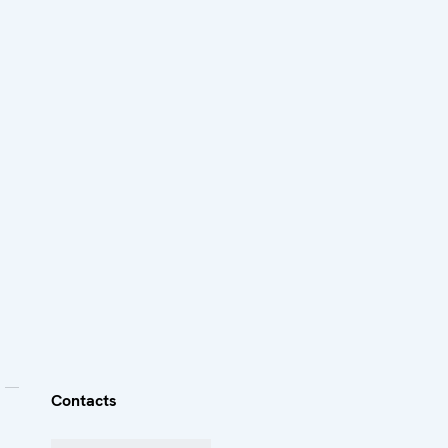
Contacts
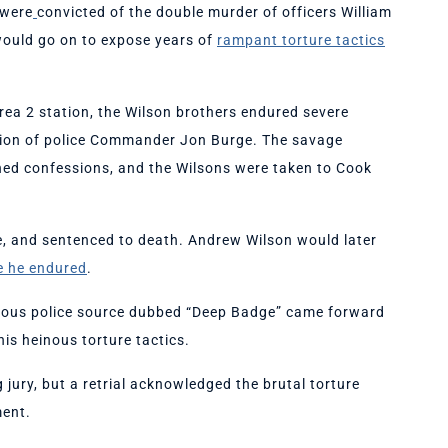
 were
convicted of the double murder of officers William
would go on to expose years of
rampant torture tactics
Area 2 station, the Wilson brothers endured severe
sion of police Commander Jon Burge. The savage
ained confessions, and the Wilsons were taken to Cook
me, and sentenced to death. Andrew Wilson would later
re he endured
.
nymous police source dubbed “Deep Badge” came forward
is heinous torture tactics.
g jury, but a retrial acknowledged the brutal torture
ment.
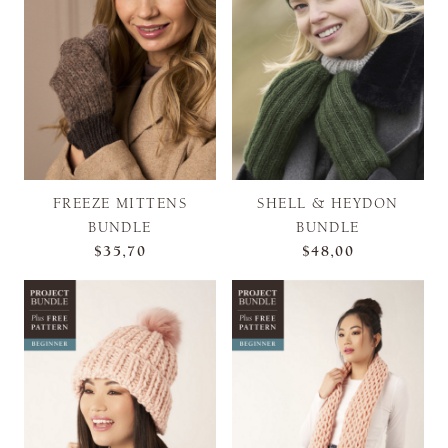
FREEZE MITTENS
SHELL & HEYDON
BUNDLE
BUNDLE
$35,70
$48,00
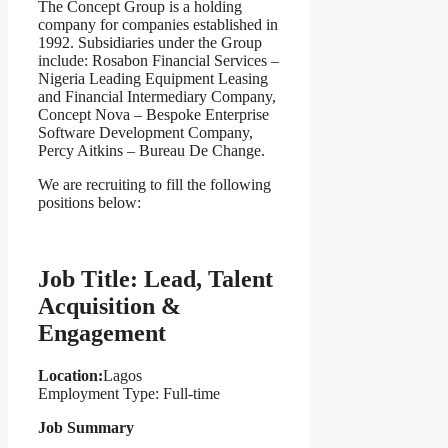
The Concept Group is a holding
company for companies established in
1992. Subsidiaries under the Group
include: Rosabon Financial Services –
Nigeria Leading Equipment Leasing
and Financial Intermediary Company,
Concept Nova – Bespoke Enterprise
Software Development Company,
Percy Aitkins – Bureau De Change.
We are recruiting to fill the following
positions below:
Job Title: Lead, Talent
Acquisition &
Engagement
Location:
Lagos
Employment Type: Full-time
Job Summary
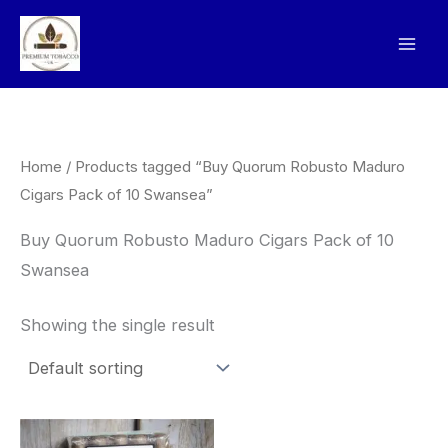
Skip
to
content
Home
/ Products tagged “Buy Quorum Robusto Maduro
Cigars Pack of 10 Swansea”
Buy Quorum Robusto Maduro Cigars Pack of 10
Swansea
Showing the single result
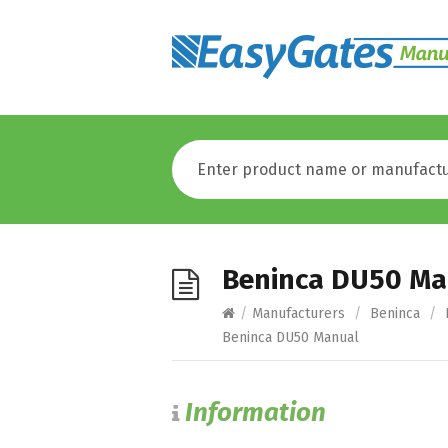
Beninca DU50 Ma
/
Manufacturers
/
Beninca
/
Beninca DU50 Manual
Information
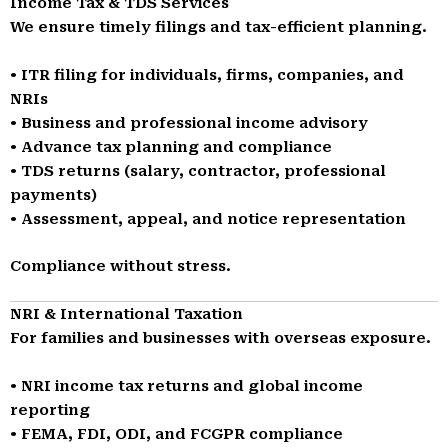
Income Tax & TDS Services
We ensure timely filings and tax-efficient planning.
• ITR filing for individuals, firms, companies, and
NRIs
• Business and professional income advisory
• Advance tax planning and compliance
• TDS returns (salary, contractor, professional
payments)
• Assessment, appeal, and notice representation
Compliance without stress.
NRI & International Taxation
For families and businesses with overseas exposure.
• NRI income tax returns and global income
reporting
• FEMA, FDI, ODI, and FCGPR compliance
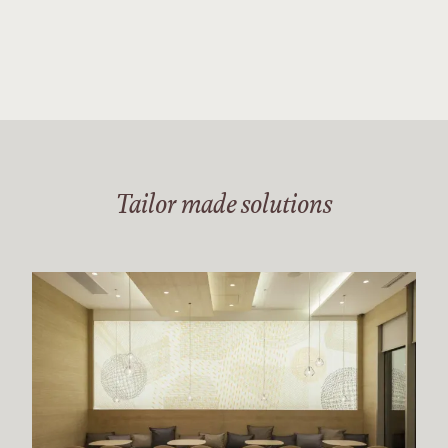
Tailor made solutions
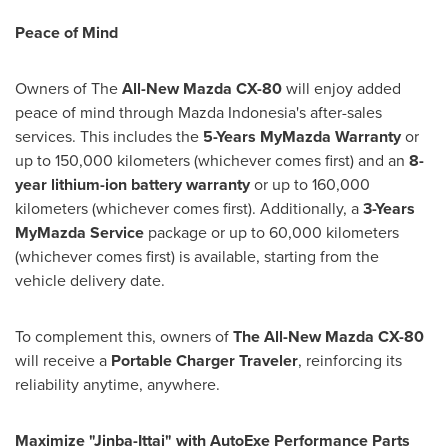
Peace of Mind
Owners of The
All-New Mazda CX-80
will enjoy added
peace of mind through Mazda Indonesia's after-sales
services. This includes the
5-Years MyMazda Warranty
or
up to 150,000 kilometers (whichever comes first) and an
8-
year lithium-ion battery warranty
or up to 160,000
kilometers (whichever comes first). Additionally, a
3-Years
MyMazda Service
package or up to 60,000 kilometers
(whichever comes first) is available, starting from the
vehicle delivery date.
To complement this, owners of
The All-New Mazda CX-80
will receive a
Portable Charger Traveler
, reinforcing its
reliability anytime, anywhere.
Maximize "Jinba-Ittai" with AutoExe Performance Parts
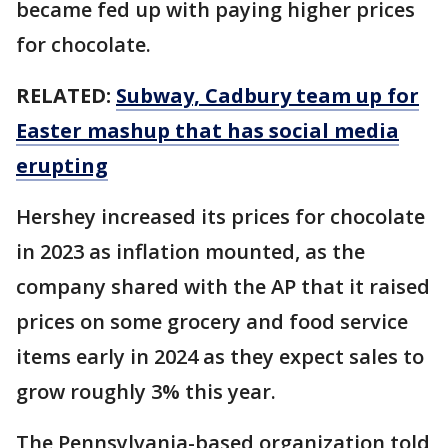
became fed up with paying higher prices
for chocolate.
RELATED:
Subway, Cadbury team up for
Easter mashup that has social media
erupting
Hershey increased its prices for chocolate
in 2023 as inflation mounted, as the
company shared with the AP that it raised
prices on some grocery and food service
items early in 2024 as they expect sales to
grow roughly 3% this year.
The Pennsylvania-based organization told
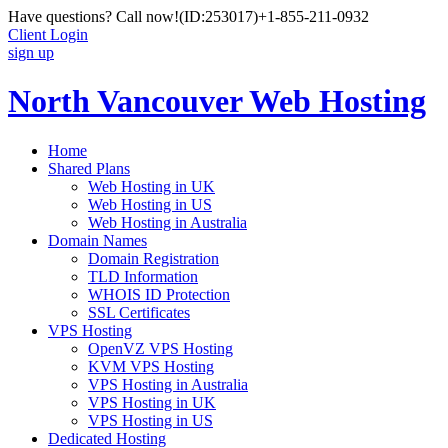
Have questions? Call now!
(ID:253017)
+1-855-211-0932
Client Login
sign up
North Vancouver Web Hosting
Home
Shared Plans
Web Hosting in UK
Web Hosting in US
Web Hosting in Australia
Domain Names
Domain Registration
TLD Information
WHOIS ID Protection
SSL Certificates
VPS Hosting
OpenVZ VPS Hosting
KVM VPS Hosting
VPS Hosting in Australia
VPS Hosting in UK
VPS Hosting in US
Dedicated Hosting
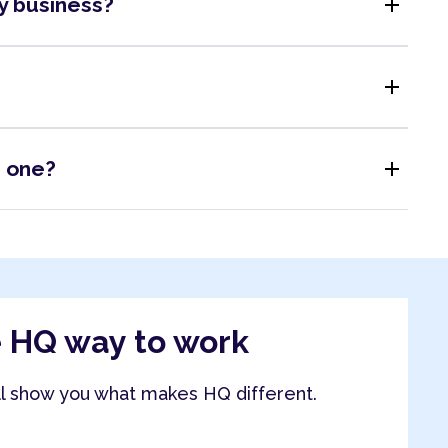
add
my business?
add
add
s one?
e HQ way to work
ll show you what makes HQ different.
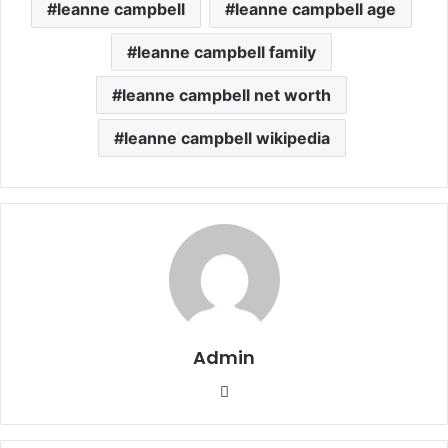
leanne campbell
leanne campbell age
leanne campbell family
leanne campbell net worth
leanne campbell wikipedia
Admin
Website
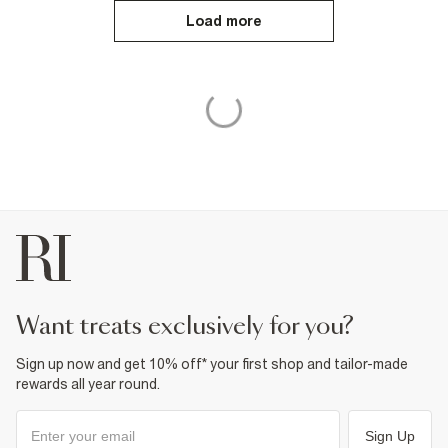
Load more
want treats exclusively for you?
Sign up now and get 10% off* your first shop and tailor-made
rewards all year round.
Sign Up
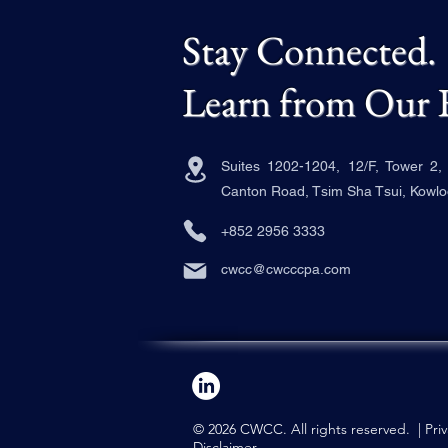
Stay Connected.
Learn from Our 
Suites 1202-1204, 12/F, Tower 2
Canton Road, Tsim Sha Tsui, Kowl
+852 2956 3333
cwcc@cwcccpa.com
© 2026 CWCC. All rights reserved. |
Pri
Disclaimer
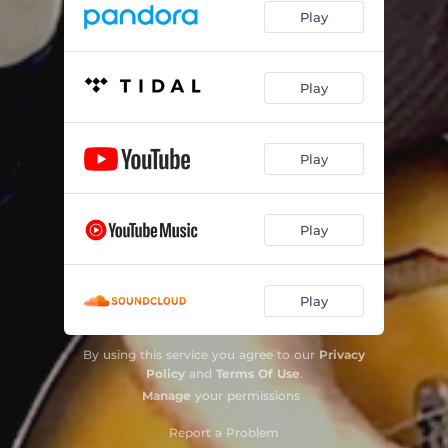
Play
Play
Play
Play
Play
By using this service you agree to our
Privacy
Policy
and
Terms Of Use
.
Manage
your permissions
Report a Problem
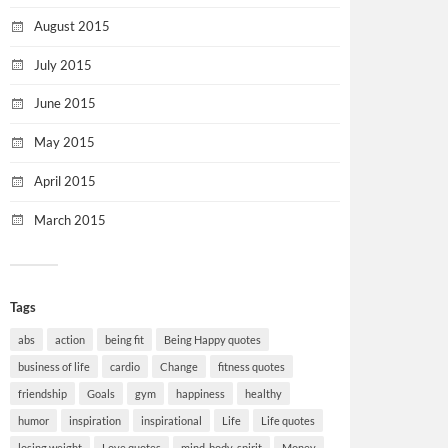
August 2015
July 2015
June 2015
May 2015
April 2015
March 2015
Tags
abs
action
being fit
Being Happy quotes
business of life
cardio
Change
fitness quotes
friendship
Goals
gym
happiness
healthy
humor
inspiration
inspirational
Life
Life quotes
losing weight
Love quotes
mind-body-spirit
Money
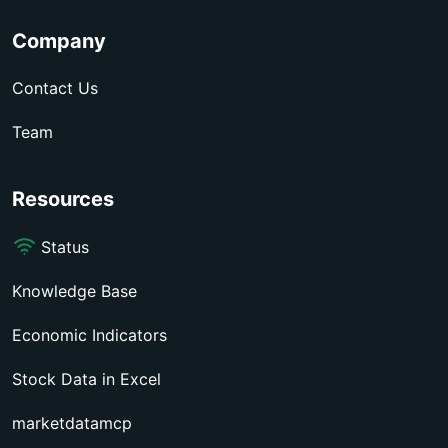
Company
Contact Us
Team
Resources
Status
Knowledge Base
Economic Indicators
Stock Data in Excel
marketdatamcp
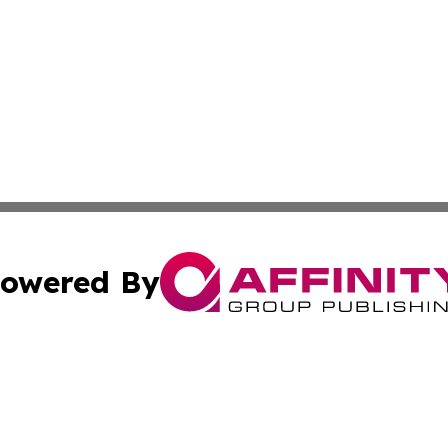
owered By
ubmit Press Release
Terms & Conditions
Copyright/DMCA
c. dba Affinity Group Publishing & Business Times of Miss
Cookie Settings / Your Privacy Choices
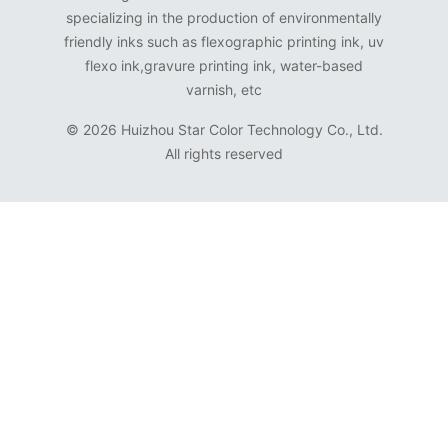
specializing in the production of environmentally
friendly inks such as flexographic printing ink, uv
flexo ink,gravure printing ink, water-based
varnish, etc
©
2026 Huizhou Star Color Technology Co., Ltd.
All rights reserved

▸ **Action item**:
Give back the material above exactly as it appears, minus any picture.

▸ **Response below**:
Contacts
 were
convicted of the double murder of officers William
would go on to expose years of
rampant torture tactics
Area 2 station, the Wilson brothers endured severe
sion of police Commander Jon Burge. The savage
ained confessions, and the Wilsons were taken to Cook
me, and sentenced to death. Andrew Wilson would later
re he endured
.
nymous police source dubbed “Deep Badge” came forward
is heinous torture tactics.
g jury, but a retrial acknowledged the brutal torture
ment.
FREEZE MITTENS
SHELL & HEYDON
BUNDLE
BUNDLE
$35,70
$48,00
The Concept Group is a holding
company for companies established in
1992. Subsidiaries under the Group
include: Rosabon Financial Services –
Nigeria Leading Equipment Leasing
and Financial Intermediary Company,
Concept Nova – Bespoke Enterprise
Software Development Company,
Percy Aitkins – Bureau De Change.
We are recruiting to fill the following
positions below:
Job Title: Lead, Talent
Acquisition &
Engagement
Location:
Lagos
Employment Type: Full-time
Job Summary
Skip
to
content
Home
/ Products tagged “Buy Quorum Robusto Maduro
Cigars Pack of 10 Swansea”
Buy Quorum Robusto Maduro Cigars Pack of 10
Swansea
Showing the single result
Beninca DU50 Ma
/
Manufacturers
/
Beninca
/
Beninca DU50 Manual
Information
Income Tax & TDS Services
We ensure timely filings and tax-efficient planning.
• ITR filing for individuals, firms, companies, and
NRIs
• Business and professional income advisory
• Advance tax planning and compliance
• TDS returns (salary, contractor, professional
payments)
• Assessment, appeal, and notice representation
Compliance without stress.
NRI & International Taxation
For families and businesses with overseas exposure.
• NRI income tax returns and global income
reporting
• FEMA, FDI, ODI, and FCGPR compliance
Tailor made solutions
Peace of Mind
Owners of The
All-New Mazda CX-80
will enjoy added
peace of mind through Mazda Indonesia's after-sales
services. This includes the
5-Years MyMazda Warranty
or
up to 150,000 kilometers (whichever comes first) and an
8-
year lithium-ion battery warranty
or up to 160,000
kilometers (whichever comes first). Additionally, a
3-Years
MyMazda Service
package or up to 60,000 kilometers
(whichever comes first) is available, starting from the
vehicle delivery date.
To complement this, owners of
The All-New Mazda CX-80
will receive a
Portable Charger Traveler
, reinforcing its
reliability anytime, anywhere.
Maximize "Jinba-Ittai" with AutoExe Performance Parts
became fed up with paying higher prices
for chocolate.
RELATED:
Subway, Cadbury team up for
Easter mashup that has social media
erupting
Hershey increased its prices for chocolate
in 2023 as inflation mounted, as the
company shared with the AP that it raised
prices on some grocery and food service
items early in 2024 as they expect sales to
grow roughly 3% this year.
The Pennsylvania-based organization told
Have questions? Call now!
(ID:253017)
+1-855-211-0932
Client Login
sign up
North Vancouver Web Hosting
Home
Shared Plans
Web Hosting in UK
Web Hosting in US
Web Hosting in Australia
Domain Names
Domain Registration
TLD Information
WHOIS ID Protection
SSL Certificates
VPS Hosting
OpenVZ VPS Hosting
KVM VPS Hosting
VPS Hosting in Australia
VPS Hosting in UK
VPS Hosting in US
Dedicated Hosting
add
my business?
add
add
s one?
e HQ way to work
ll show you what makes HQ different.
leanne campbell
leanne campbell age
leanne campbell family
leanne campbell net worth
leanne campbell wikipedia
Admin
Website
Load more
want treats exclusively for you?
Sign up now and get 10% off* your first shop and tailor-made
rewards all year round.
Sign Up
Stay Connected.
Learn from Our 
Suites 1202-1204, 12/F, Tower 2
Canton Road, Tsim Sha Tsui, Kowl
+852 2956 3333
cwcc@cwcccpa.com
© 2026 CWCC. All rights reserved. |
Pri
Disclaimer
Play
Play
Play
Play
Play
By using this service you agree to our
Privacy
Policy
and
Terms Of Use
.
Manage
your permissions
Report a Problem
August 2015
July 2015
June 2015
May 2015
April 2015
March 2015
Tags
abs
action
being fit
Being Happy quotes
business of life
cardio
Change
fitness quotes
friendship
Goals
gym
happiness
healthy
humor
inspiration
inspirational
Life
Life quotes
losing weight
Love quotes
mind-body-spirit
Money
Company
Contact Us
Team
Resources
Status
Knowledge Base
Economic Indicators
Stock Data in Excel
marketdatamcp
owered By
ubmit Press Release
Terms & Conditions
Copyright/DMCA
c. dba Affinity Group Publishing & Business Times of Miss
Cookie Settings / Your Privacy Choices
specializing in the production of environmentally
friendly inks such as flexographic printing ink, uv
flexo ink,gravure printing ink, water-based
varnish, etc
©
2026 Huizhou Star Color Technology Co., Ltd.
All rights reserved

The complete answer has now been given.